Frederic Festus Kelly (died 3 June 1883) was a high official in the British Post Office. He was also the founder of Kelly & Co. (later Kelly's Directories Ltd.), which published the Kelly's Directory, a sort of Victorian-era "Yellow Pages" that listed all businesses, tradespeople, local gentry, landowners, charities, and other facilities located in a particular village, city or town.

In many sources, both contemporary and modern, his name is spelled Frederick. He should not be confused with his identically-named eldest son.

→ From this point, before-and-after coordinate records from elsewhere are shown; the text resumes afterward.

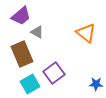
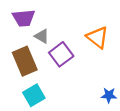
purple trapezoid: (21, 16) -> (24, 18), turned 35
purple square: (54, 73) -> (61, 54), moved

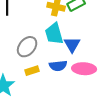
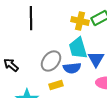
blue semicircle: (58, 66) -> (72, 68), moved

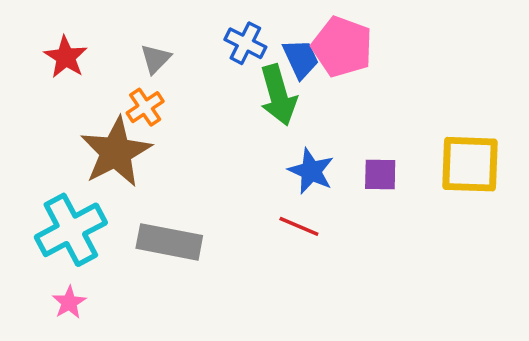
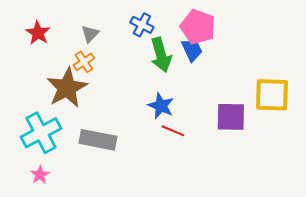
blue trapezoid: (301, 59) -> (192, 50), moved
blue star: (311, 171) -> (161, 106), moved
purple square: (380, 175) -> (231, 117), moved, size x1.5

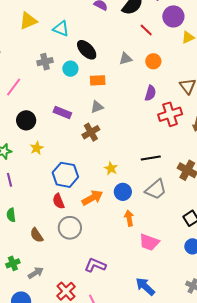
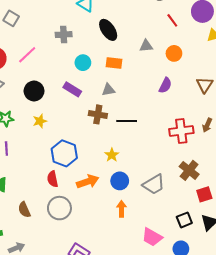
cyan circle: (70, 69) -> (83, 63), moved
red cross: (170, 114) -> (181, 131), moved
brown cross: (91, 132) -> (98, 114), turned 30
black line: (151, 158) -> (127, 121), moved
pink trapezoid: (149, 242) -> (152, 237), moved

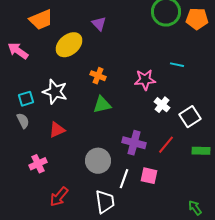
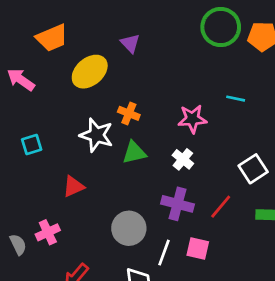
white star: (55, 92) -> (96, 135), moved
white cross: (162, 105) -> (183, 159), moved
gray semicircle: (23, 121) -> (18, 244), moved

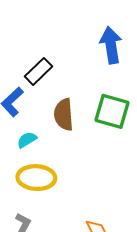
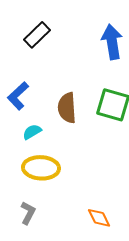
black rectangle: (38, 71) -> (37, 35), moved

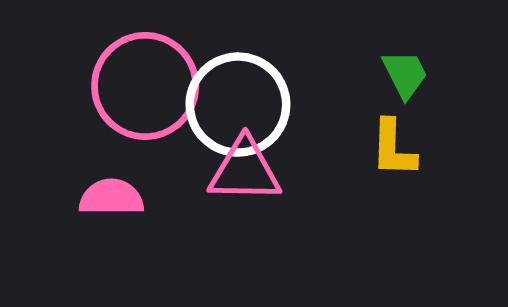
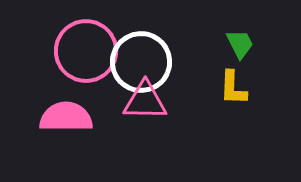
pink semicircle: (111, 197) -> (66, 117), size x1.4

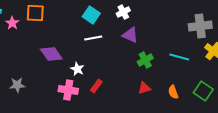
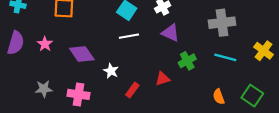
pink star: (12, 23) -> (45, 44), moved
gray cross: (200, 26) -> (222, 23), moved
red triangle: (144, 88) -> (163, 79), moved
pink cross: (68, 90) -> (78, 94), moved

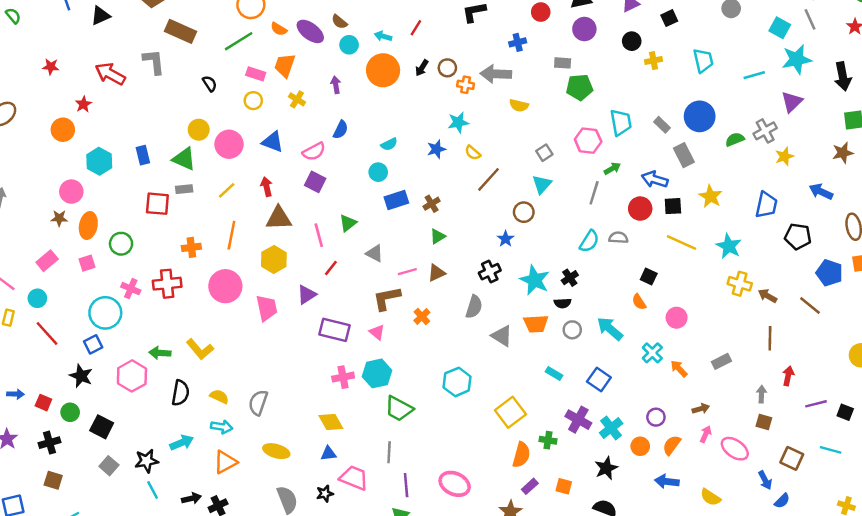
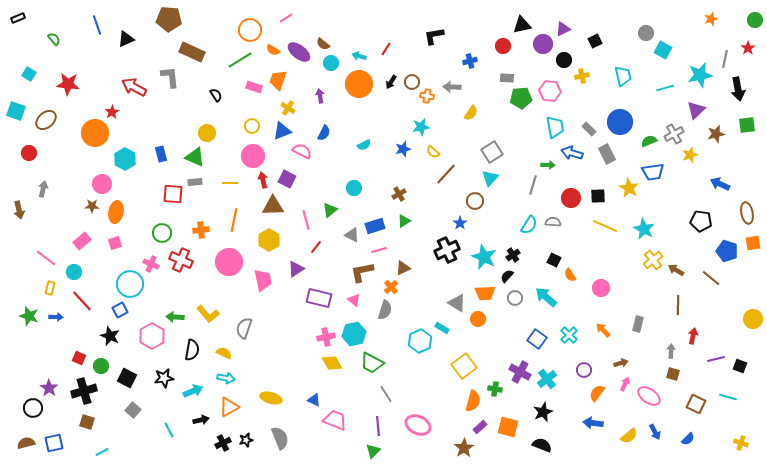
red circle: (541, 12) -> (503, 46), moved
gray line: (810, 19) -> (725, 59), moved, turned 36
cyan square: (780, 28) -> (663, 50), moved
purple circle: (584, 29) -> (543, 44), moved
red star: (51, 67) -> (68, 84), moved, size x1.6
gray arrow: (496, 74) -> (452, 87), size x0.7
yellow circle: (253, 101) -> (252, 126), moved
yellow semicircle: (519, 105) -> (471, 113), turned -70
orange circle: (63, 130) -> (95, 133), size x1.4
pink hexagon: (588, 141) -> (550, 91), moved
blue triangle: (273, 142) -> (282, 131), moved, turned -42
pink circle: (229, 144) -> (253, 156), moved
pink semicircle: (314, 152) -> (302, 151), turned -126
gray square: (544, 153) -> (492, 152), size x1.5
brown star: (843, 153) -> (716, 134), moved
green arrow: (612, 169) -> (548, 165), turned 32
cyan circle: (378, 172) -> (354, 188), moved
blue arrow: (655, 179) -> (572, 153), moved
purple square: (315, 182) -> (287, 179), moved
yellow line: (227, 190) -> (230, 183), turned 42
blue rectangle: (396, 200) -> (375, 226), moved
blue trapezoid: (766, 205) -> (653, 172), moved, turned 70
green circle: (121, 244) -> (162, 233), moved
black cross: (490, 272) -> (447, 250), size x1.4
brown triangle: (436, 273) -> (403, 268), moved
black square: (649, 276) -> (554, 260), moved
red cross: (167, 284) -> (181, 260), turned 30
yellow cross: (740, 284) -> (653, 260), turned 36
black semicircle: (563, 303) -> (507, 276), turned 136
gray semicircle: (474, 307) -> (385, 310), moved
cyan cross: (652, 353) -> (569, 335), moved
gray rectangle: (721, 361) -> (638, 324), turned -49
cyan rectangle: (554, 373) -> (442, 328), moved
blue arrow: (16, 394) -> (56, 317), moved
gray semicircle: (258, 403) -> (244, 328), moved
yellow diamond: (331, 422) -> (332, 363), moved
black cross: (49, 443) -> (84, 391), size x1.4
orange circle: (640, 446) -> (478, 319), moved
gray line: (389, 452) -> (386, 394), moved, turned -36
blue triangle: (328, 454) -> (314, 400), turned 32
black star: (147, 461) -> (164, 378), moved
blue arrow: (765, 480) -> (655, 432), moved
orange square: (564, 486) -> (508, 427), size x1.5
black star: (325, 494) -> (246, 440), moved
yellow semicircle: (711, 497) -> (629, 436), turned -72
black arrow: (191, 498) -> (201, 420), moved

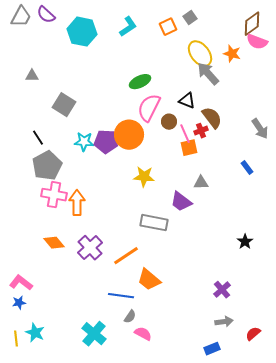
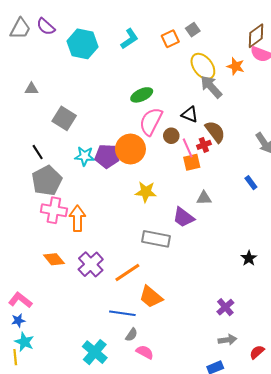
cyan star: (35, 333) -> (24, 342), moved

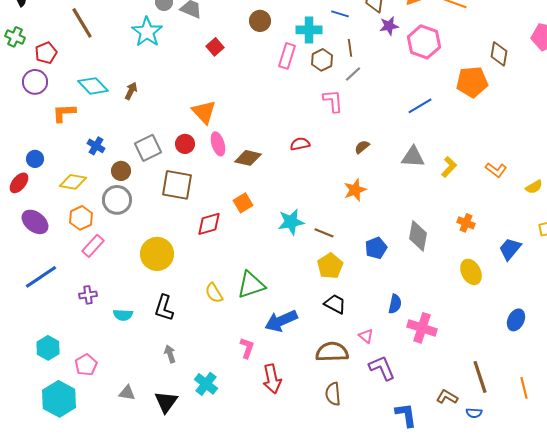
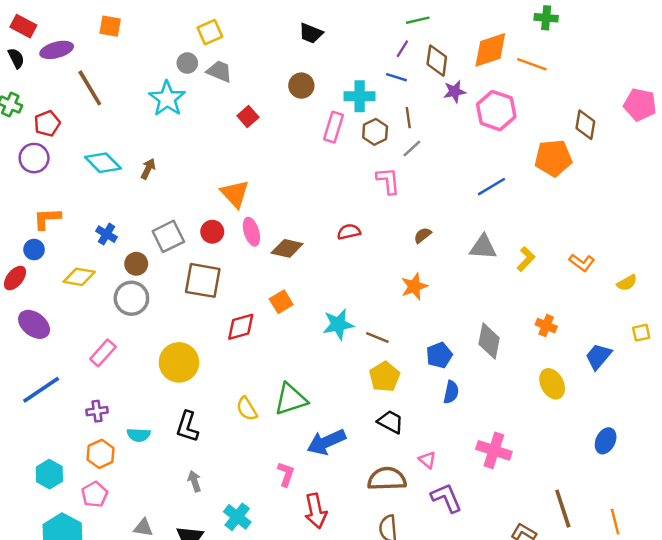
orange L-shape: (64, 113) -> (47, 219), moved
orange hexagon: (81, 218) -> (101, 454), moved
blue semicircle: (395, 304) -> (451, 392), moved

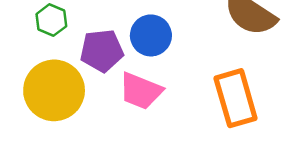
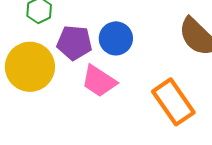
orange rectangle: (236, 98) -> (173, 102), turned -30

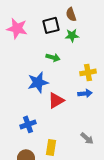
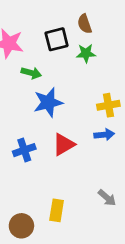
green arrow: (53, 57) -> (31, 73), moved
blue star: (38, 82) -> (48, 102), moved
blue cross: (28, 124) -> (24, 150), moved

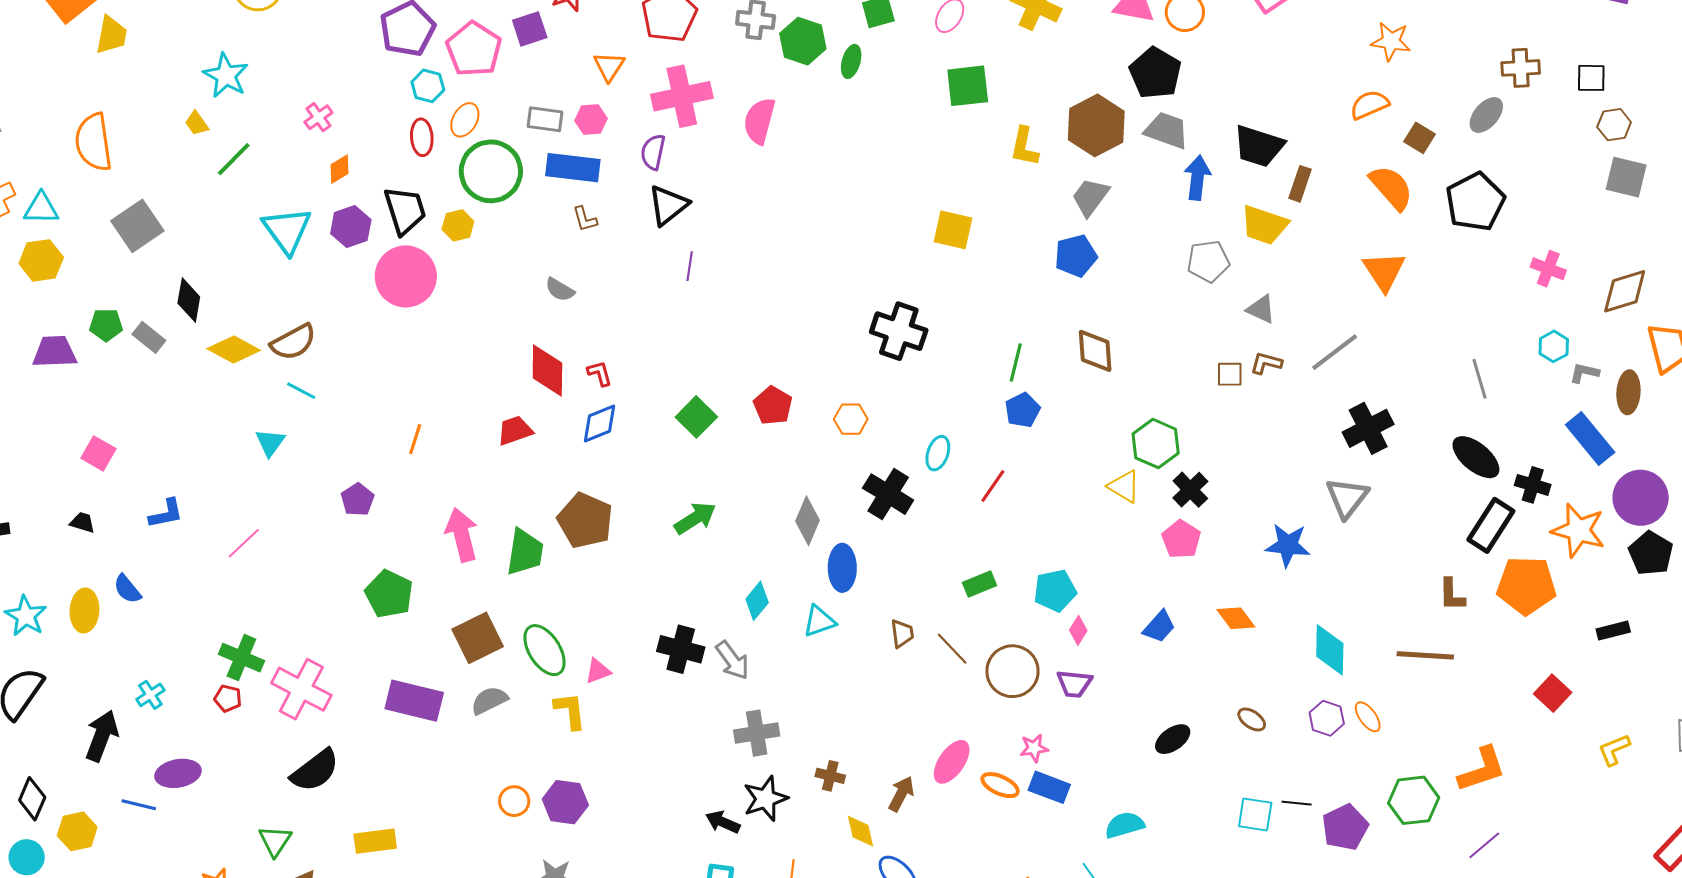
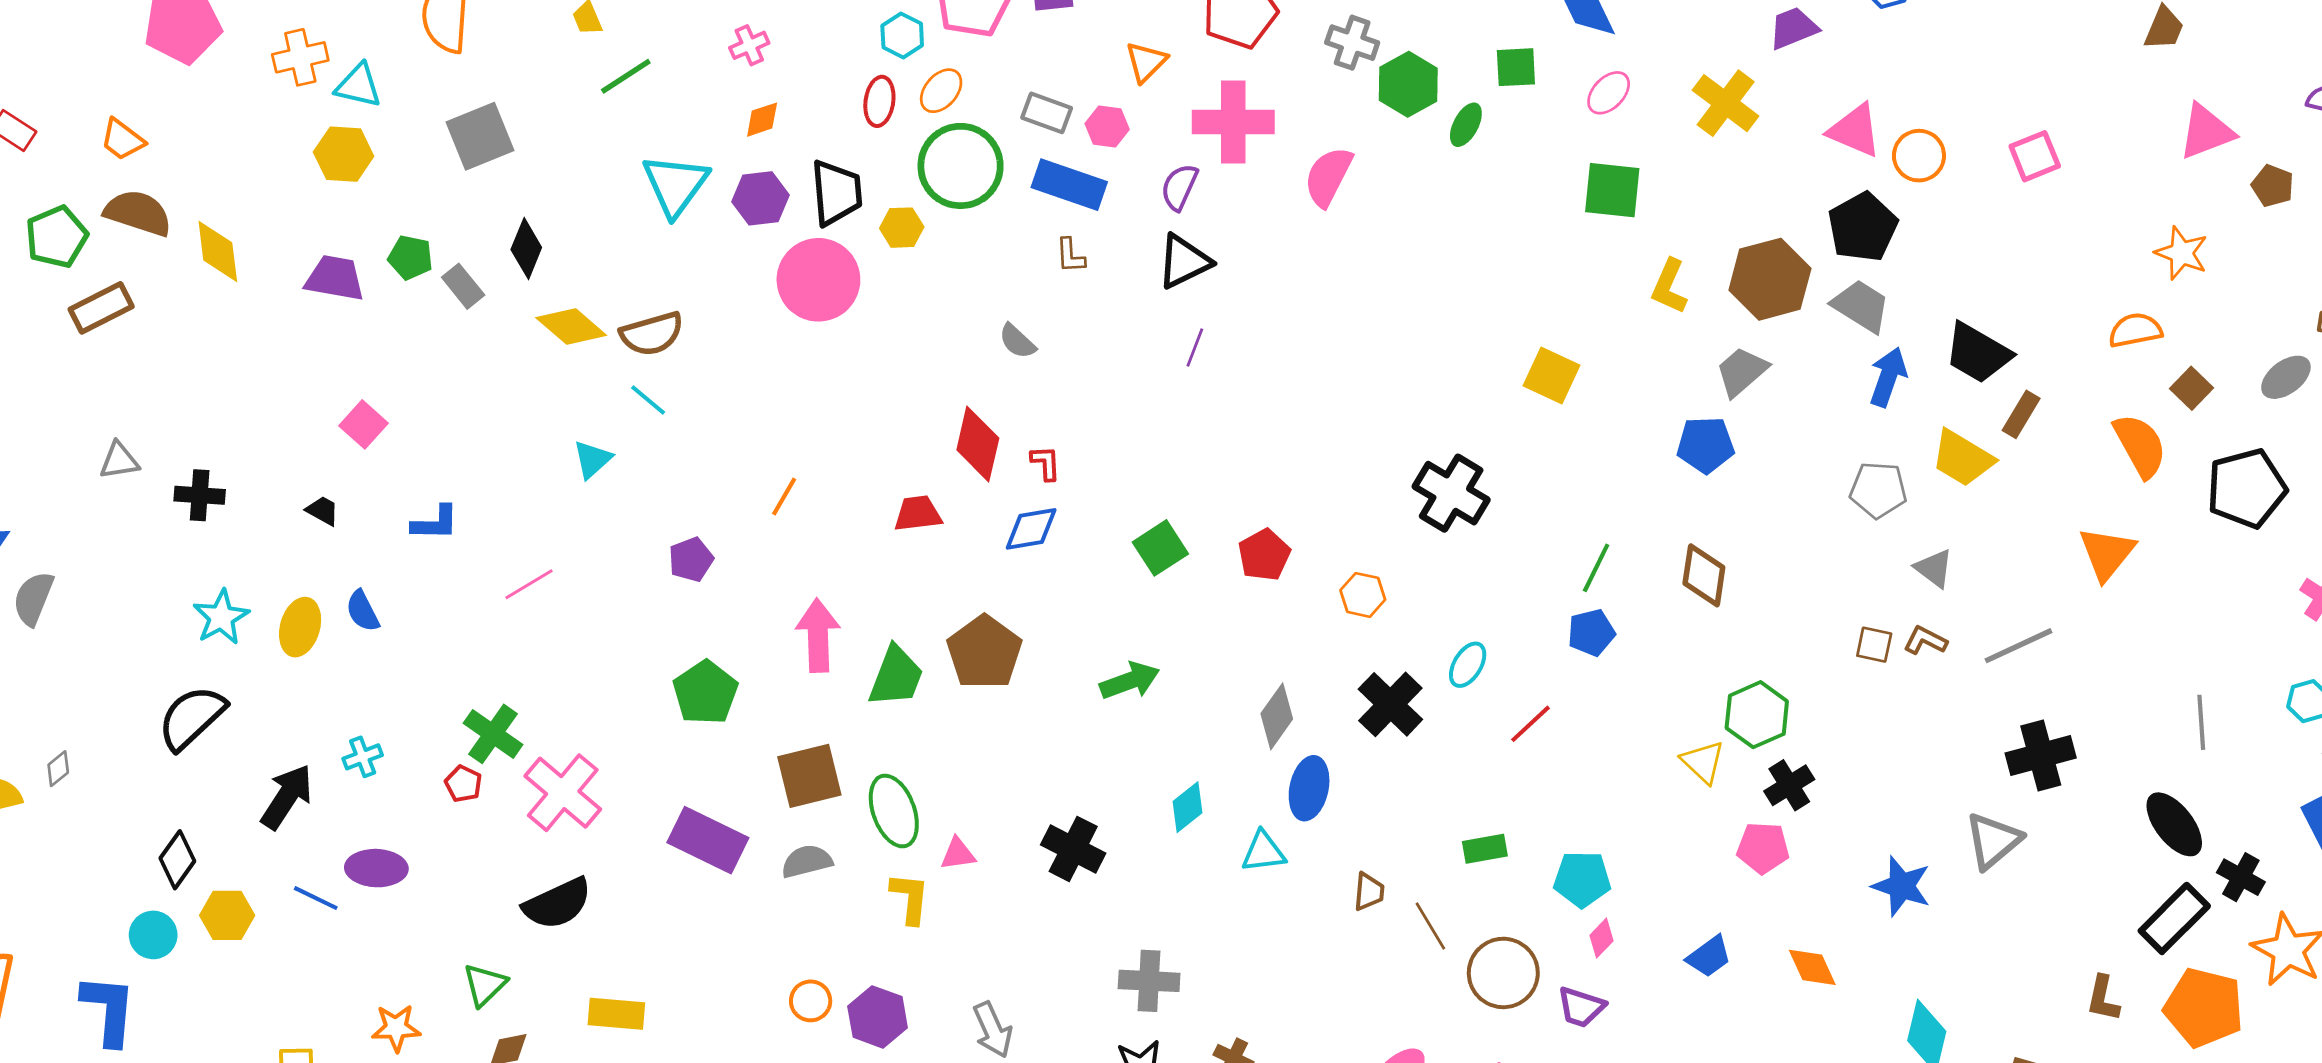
pink pentagon: (1181, 539) -> (1763, 848), turned 30
gray arrow: (732, 660) -> (993, 1030), moved

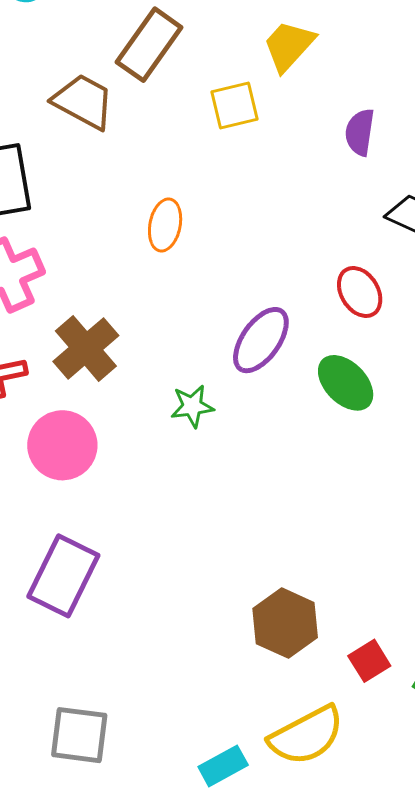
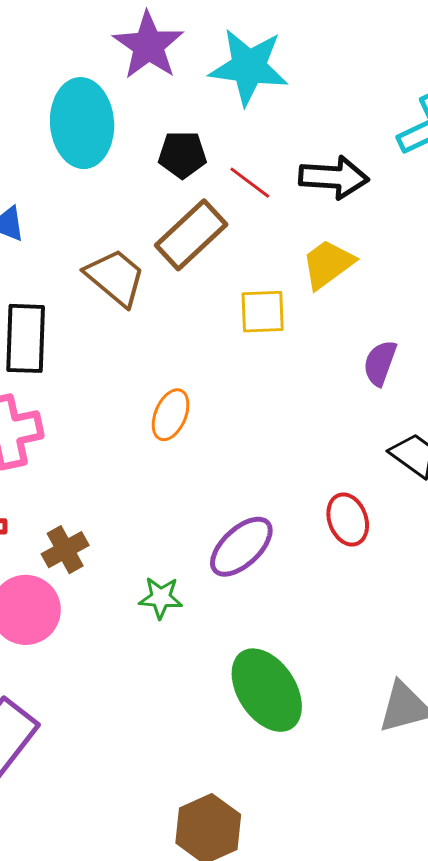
brown cross: (86, 348) -> (65, 550), moved, size x0.7
green ellipse: (346, 383) -> (267, 690), moved, size x1.4

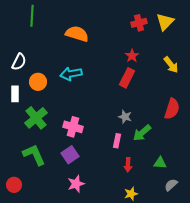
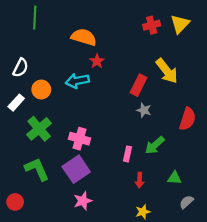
red star: (132, 56) -> (97, 61), moved
yellow arrow: (171, 65) -> (167, 71), moved, size x1.4
white rectangle: (15, 94) -> (16, 103), turned 42
gray star: (125, 117) -> (144, 110), moved
purple square: (70, 155) -> (76, 169), size x1.4

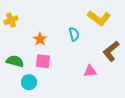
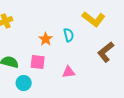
orange star: (40, 39) -> (46, 39), moved
pink triangle: (90, 71) -> (69, 72), moved

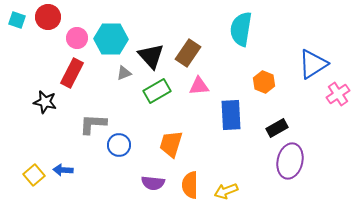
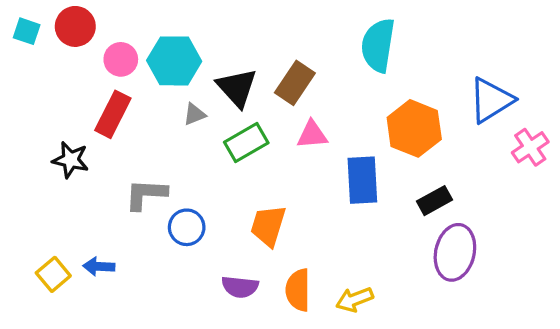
orange hexagon: (264, 82) -> (414, 128), size x1.6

==Inspector of Letter Carriers==

He began working for the Post Office in 1819. In 1835 or 1836 he became a chief inspector of letter carriers. His exact title varied over the years because in the early 19th century there were three separate services with separate corps of letter-carriers: twopenny-post (for mail within London; renamed the London District Post Office in 1844); inland (for domestic mail outside London); and foreign (for overseas mail). Although the foreign letter-carriers had been abolished by 1835, with their duties carried out by the other two services, the (by then renamed) General Post and London District letter-carriers remained separate until 1855, with separate chief inspectors. Before that date, Kelly was inspector of only the inland or general-post letter carriers.

Kelly lost his government post in 1860 when the office of Inspector-General of Letter Carriers was abolished.

==Post Office Directory==

When he began his job as inspector of letter-carriers, Kelly took over the production of the Post Office London Directory. This directory had been started in 1799 by two inspectors of letter-carriers named Sparke and Ferguson, with the approval of the then joint Postmasters General, Lords Auckland and Gower. This date was later the basis for the claim "Kelly's Directories Ltd., established 1799" sometimes printed on the front cover of a Kelly's Directory, although this preceded Mr. Kelly's involvement by several decades.

The first edition had been called "The New Annual Directory; for the Year 1800", but in 1801 the name had changed to "The Post-office annual directory". Another inspector, Benjamin Critchett, joined in 1803; Sparke and Ferguson dropped from the list of authors in 1806 and Critchett and took over publication (in co-authorship with William Woods between 1810 and about 1827); the name changed to "Post Office London Directory" in the mid-1810s.

Critchett died in September 1836, and when Kelly took over his post, he had to purchase the copyright of the directory from Critchett's widow. The directory was in effect a private enterprise, although produced with the patronage of the Post Office and using labour of government-employed letter carriers as gatherers of data and as a sales force, something that Critchett's private-sector competitors had petitioned against in vain.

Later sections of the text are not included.